The outrage seems to stem from a belief that these enhancers give the current generation of players a leg up on their current competition, and moreover, skew the sacrosanct history of the game as it is written in the numbers they produce. If we were ever to turn a blind eye to this sort of behaviour, the argument goes, we'd be left with record books that diminish most of what has come before, and a game that is radically different from what we have come to love. With apologies to Fukuyama, it would be the End of History. And we'd all be poorer for it, or so they say.
But with all this talk of the unnatural advantages that modern anabolics and growth hormones provide to the nefarious and disreputable, we've been left to wonder about the place in baseball's dialectic that is occupied by one of the most ubiquitous and increasingly perfunctory procedures: ulnar collateral ligament reconstruction, or Tommy John Surgery.
While we drive ourselves nuts in trying to push back against medical science in some areas of baseball, Tommy John surgery is tacitly accepted as part of the game. Once a career-saving procedure and a last resort for pitchers, going for a "TJ" is so commonplace at this point that players seem to be going for this surgery as a preventative measure. Give up next year, the thinking seems to be, and get back five years on the other side with a brand new arm.

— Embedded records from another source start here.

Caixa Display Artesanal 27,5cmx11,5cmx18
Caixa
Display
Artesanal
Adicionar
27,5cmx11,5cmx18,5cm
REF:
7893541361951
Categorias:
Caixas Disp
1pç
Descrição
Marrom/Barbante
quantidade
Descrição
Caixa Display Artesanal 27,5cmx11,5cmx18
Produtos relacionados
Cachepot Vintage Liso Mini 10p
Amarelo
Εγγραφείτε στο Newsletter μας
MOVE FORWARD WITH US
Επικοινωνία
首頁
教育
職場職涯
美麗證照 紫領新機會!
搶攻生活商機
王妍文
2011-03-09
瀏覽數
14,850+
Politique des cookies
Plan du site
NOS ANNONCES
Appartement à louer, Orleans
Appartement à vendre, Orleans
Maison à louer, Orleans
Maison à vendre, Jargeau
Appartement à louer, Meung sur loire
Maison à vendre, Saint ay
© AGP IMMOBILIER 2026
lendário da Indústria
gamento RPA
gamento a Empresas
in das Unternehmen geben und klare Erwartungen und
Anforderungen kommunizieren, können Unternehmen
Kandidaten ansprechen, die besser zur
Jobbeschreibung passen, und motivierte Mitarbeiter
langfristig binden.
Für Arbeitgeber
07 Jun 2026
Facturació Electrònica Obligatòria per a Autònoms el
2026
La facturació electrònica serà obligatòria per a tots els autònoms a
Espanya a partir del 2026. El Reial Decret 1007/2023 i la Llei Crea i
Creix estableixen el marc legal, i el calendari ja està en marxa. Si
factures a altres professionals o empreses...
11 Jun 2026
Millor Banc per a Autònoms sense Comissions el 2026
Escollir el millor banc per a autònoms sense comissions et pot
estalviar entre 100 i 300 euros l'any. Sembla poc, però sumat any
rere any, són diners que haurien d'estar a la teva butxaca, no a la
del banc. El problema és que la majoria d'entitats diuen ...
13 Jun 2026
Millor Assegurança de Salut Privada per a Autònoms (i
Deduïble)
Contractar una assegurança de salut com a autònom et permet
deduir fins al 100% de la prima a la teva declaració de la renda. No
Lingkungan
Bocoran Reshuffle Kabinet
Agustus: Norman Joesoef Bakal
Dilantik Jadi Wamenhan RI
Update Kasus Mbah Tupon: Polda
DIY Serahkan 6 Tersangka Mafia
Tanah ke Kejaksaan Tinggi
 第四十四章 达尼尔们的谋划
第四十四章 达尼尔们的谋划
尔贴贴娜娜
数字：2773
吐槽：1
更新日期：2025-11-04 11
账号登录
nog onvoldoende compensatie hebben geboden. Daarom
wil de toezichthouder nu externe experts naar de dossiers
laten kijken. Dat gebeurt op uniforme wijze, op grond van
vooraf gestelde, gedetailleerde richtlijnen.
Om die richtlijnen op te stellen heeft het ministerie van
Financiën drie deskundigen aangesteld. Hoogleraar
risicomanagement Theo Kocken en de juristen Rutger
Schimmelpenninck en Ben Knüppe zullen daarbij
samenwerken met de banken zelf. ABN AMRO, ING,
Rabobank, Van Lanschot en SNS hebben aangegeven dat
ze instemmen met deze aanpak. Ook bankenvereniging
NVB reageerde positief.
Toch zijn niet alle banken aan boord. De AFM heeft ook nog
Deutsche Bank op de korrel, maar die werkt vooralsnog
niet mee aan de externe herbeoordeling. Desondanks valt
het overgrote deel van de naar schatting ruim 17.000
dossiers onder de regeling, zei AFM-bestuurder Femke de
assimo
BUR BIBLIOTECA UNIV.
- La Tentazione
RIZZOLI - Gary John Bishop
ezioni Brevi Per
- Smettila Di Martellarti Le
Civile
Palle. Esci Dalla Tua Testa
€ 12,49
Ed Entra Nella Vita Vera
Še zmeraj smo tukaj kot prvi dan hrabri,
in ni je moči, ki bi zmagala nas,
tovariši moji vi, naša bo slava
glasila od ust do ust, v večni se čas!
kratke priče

Nobody really thinks much about the competitive advantages that TJ surgery provides, and most view it in the same context as having a knee scoped or a labrum tear repaired. These surgeries and procedures are generally acceptable, it seems, because they are the pound of cure applied after someone has suffered an injury. That's the way we like our medicine.

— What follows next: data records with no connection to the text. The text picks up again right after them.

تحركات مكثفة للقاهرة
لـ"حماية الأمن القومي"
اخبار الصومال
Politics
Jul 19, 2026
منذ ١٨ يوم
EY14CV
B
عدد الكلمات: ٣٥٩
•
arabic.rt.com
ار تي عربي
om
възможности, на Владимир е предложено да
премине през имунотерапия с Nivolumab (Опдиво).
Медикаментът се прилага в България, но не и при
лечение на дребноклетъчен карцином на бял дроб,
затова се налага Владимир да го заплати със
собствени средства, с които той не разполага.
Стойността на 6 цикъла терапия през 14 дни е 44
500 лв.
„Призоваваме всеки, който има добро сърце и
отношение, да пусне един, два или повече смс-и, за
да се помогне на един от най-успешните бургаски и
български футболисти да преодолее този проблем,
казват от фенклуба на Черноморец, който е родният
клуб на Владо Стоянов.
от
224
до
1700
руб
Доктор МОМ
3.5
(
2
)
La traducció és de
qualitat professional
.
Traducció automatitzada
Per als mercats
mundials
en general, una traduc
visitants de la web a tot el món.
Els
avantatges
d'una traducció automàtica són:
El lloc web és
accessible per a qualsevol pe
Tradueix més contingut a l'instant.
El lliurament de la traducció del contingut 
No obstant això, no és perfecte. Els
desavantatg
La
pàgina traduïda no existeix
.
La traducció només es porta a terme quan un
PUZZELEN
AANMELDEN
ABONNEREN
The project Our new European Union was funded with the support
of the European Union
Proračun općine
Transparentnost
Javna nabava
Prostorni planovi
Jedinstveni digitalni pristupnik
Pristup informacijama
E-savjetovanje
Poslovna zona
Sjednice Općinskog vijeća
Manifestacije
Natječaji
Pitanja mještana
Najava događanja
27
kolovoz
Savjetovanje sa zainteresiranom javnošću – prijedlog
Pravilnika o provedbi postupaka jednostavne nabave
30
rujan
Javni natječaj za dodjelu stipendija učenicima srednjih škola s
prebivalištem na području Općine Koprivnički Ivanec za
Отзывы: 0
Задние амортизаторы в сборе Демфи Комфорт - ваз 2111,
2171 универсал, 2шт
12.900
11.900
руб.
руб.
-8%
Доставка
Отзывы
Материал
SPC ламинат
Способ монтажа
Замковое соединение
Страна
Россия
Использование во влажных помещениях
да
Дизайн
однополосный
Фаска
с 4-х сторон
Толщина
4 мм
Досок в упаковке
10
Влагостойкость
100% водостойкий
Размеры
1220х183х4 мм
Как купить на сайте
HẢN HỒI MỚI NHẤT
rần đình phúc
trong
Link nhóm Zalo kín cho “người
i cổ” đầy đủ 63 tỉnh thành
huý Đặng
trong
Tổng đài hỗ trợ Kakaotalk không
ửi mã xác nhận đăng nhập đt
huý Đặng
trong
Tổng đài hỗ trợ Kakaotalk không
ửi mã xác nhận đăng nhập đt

The question is: Does this surgery, or even the knowledge that it is readily available, affect the competitive balance of the game? Do pitchers throw harder or throw pitches that they may have avoided in the past (e.g. sliders and splitters) because of the safety net that TJ procedures provide?

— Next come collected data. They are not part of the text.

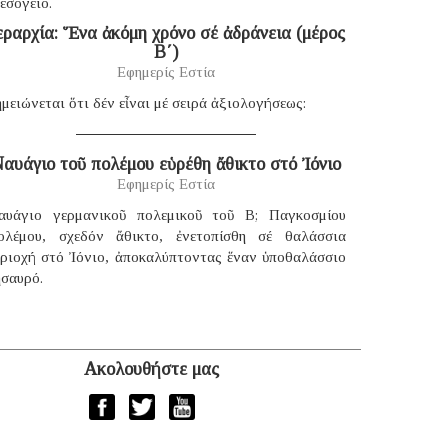
εσόγειο.
εραρχία: Ἕνα ἀκόμη χρόνο σέ ἀδράνεια (μέρος
B΄)
Εφημερίς Εστία
μειώνεται ὅτι δέν εἶναι μέ σειρά ἀξιολογήσεως:
αυάγιο τοῦ πολέμου εὑρέθη ἄθικτο στό Ἰόνιο
Εφημερίς Εστία
αυάγιο γερμανικοῦ πολεμικοῦ τοῦ B; Παγκοσμίου
ολέμου, σχεδόν ἄθικτο, ἐνετοπίσθη σέ θαλάσσια
εριοχή στό Ἰόνιο, ἀποκαλύπτοντας ἕναν ὑποθαλάσσιο
ησαυρό.
Ακολουθήστε μας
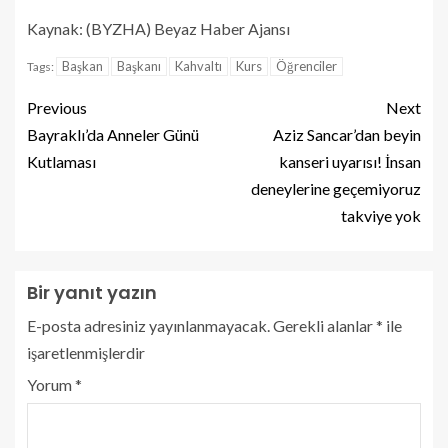
Kaynak: (BYZHA) Beyaz Haber Ajansı
Başkan
Başkanı
Kahvaltı
Kurs
Öğrenciler
Tags:
Previous
Next
Bayraklı’da Anneler Günü
Aziz Sancar’dan beyin
Kutlaması
kanseri uyarısı! İnsan
deneylerine geçemiyoruz
takviye yok
Bir yanıt yazın
E-posta adresiniz yayınlanmayacak.
Gerekli alanlar
*
ile
işaretlenmişlerdir
Yorum
*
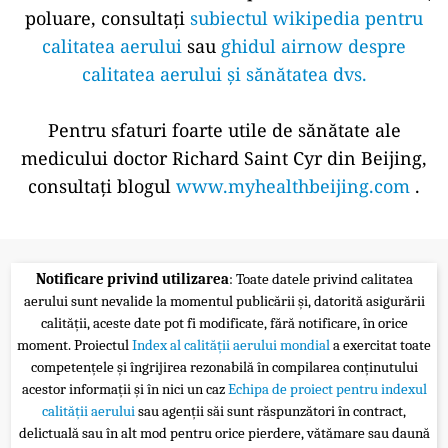
poluare, consultați
subiectul wikipedia pentru
calitatea aerului
sau
ghidul airnow despre
calitatea aerului și sănătatea dvs.
Pentru sfaturi foarte utile de sănătate ale
medicului doctor Richard Saint Cyr din Beijing,
consultați blogul
www.myhealthbeijing.com
.
Notificare privind utilizarea
: Toate datele privind calitatea
aerului sunt nevalide la momentul publicării și, datorită asigurării
calității, aceste date pot fi modificate, fără notificare, în orice
moment. Proiectul
Index al calității aerului mondial
a exercitat toate
competențele și îngrijirea rezonabilă în compilarea conținutului
acestor informații și în nici un caz
Echipa de proiect pentru indexul
calității aerului
sau agenții săi sunt răspunzători în contract,
delictuală sau în alt mod pentru orice pierdere, vătămare sau daună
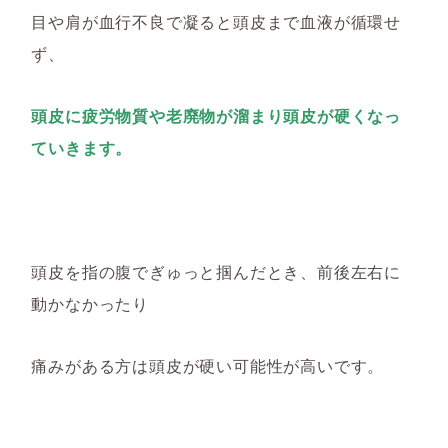
目や肩が血行不良で凝ると頭皮まで血液が循環せ
ず、
頭皮に疲労物質や老廃物が溜まり頭皮が硬くなっ
ていきます。
頭皮を指の腹でぎゅっと掴んだとき
、前後左右に
動かなかったり
痛みがある方は頭皮が硬
い可能性が高いです。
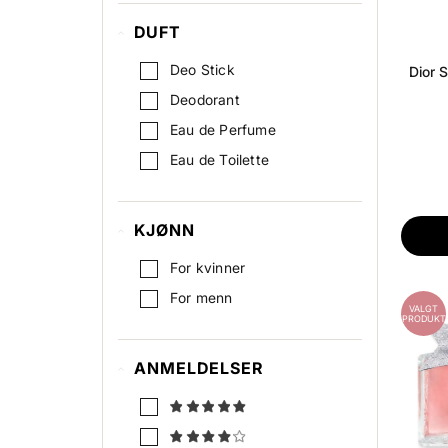
DUFT
Deo Stick
Dior 
Deodorant
Eau de Perfume
Eau de Toilette
KJØNN
For kvinner
For menn
VALGT
PRODUKT
ANMELDELSER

How conservative will a young pitcher be with his arm when he knows that, at worst, he can have his ligaments yanked out and replaced with stronger ligaments from his leg? And moreover, if there is any truth to the notion that pitchers eventually throw harder after having their UCL replaced, does this not constitute an unfair advantage?
Will Carrol and Thomas Gordon noted in a Baseball Prospectus piece in 2004 that some speculate that the "dead arm" that ended Sandy Koufax's career was in fact a wonky UCL that could have been fixed with this surgery. This raises for us a question: If we are going to insist on giving the utmost respect to the historical performances of hitters throughout the past century, shouldn't we be considering the number of injured arms throughout those eras?
To underscore the ubiquity of the procedure, that same BP article notes that Dr. Tim Kremchek performs 120 TJ's per year, roughly the equivalent of 10 big league pitching staffs. And he's just one surgeon.
If we find it morally problematic to reward Mark McGwire or Barry Bonds because they enjoyed an unfair advantage over the harball heroes that we see in gauzy sepia tones, then shouldn't we take into account the injured arms that threw only a couple of pitches to avoid pain, and that threw them slow and straight over the plate to Ted Williams or Mickey Mantle or Henry Aaron?
If we're going to heckle an easy target like Alex Rodriguez with catcalls of "A-Roid" and "A-Fraud", what sort of treatment should be given to Shaun Marcum when he returns? Because from our point of view, Marcum's Tommy John surgery seems to fall more in the category of being an ounce of prevention.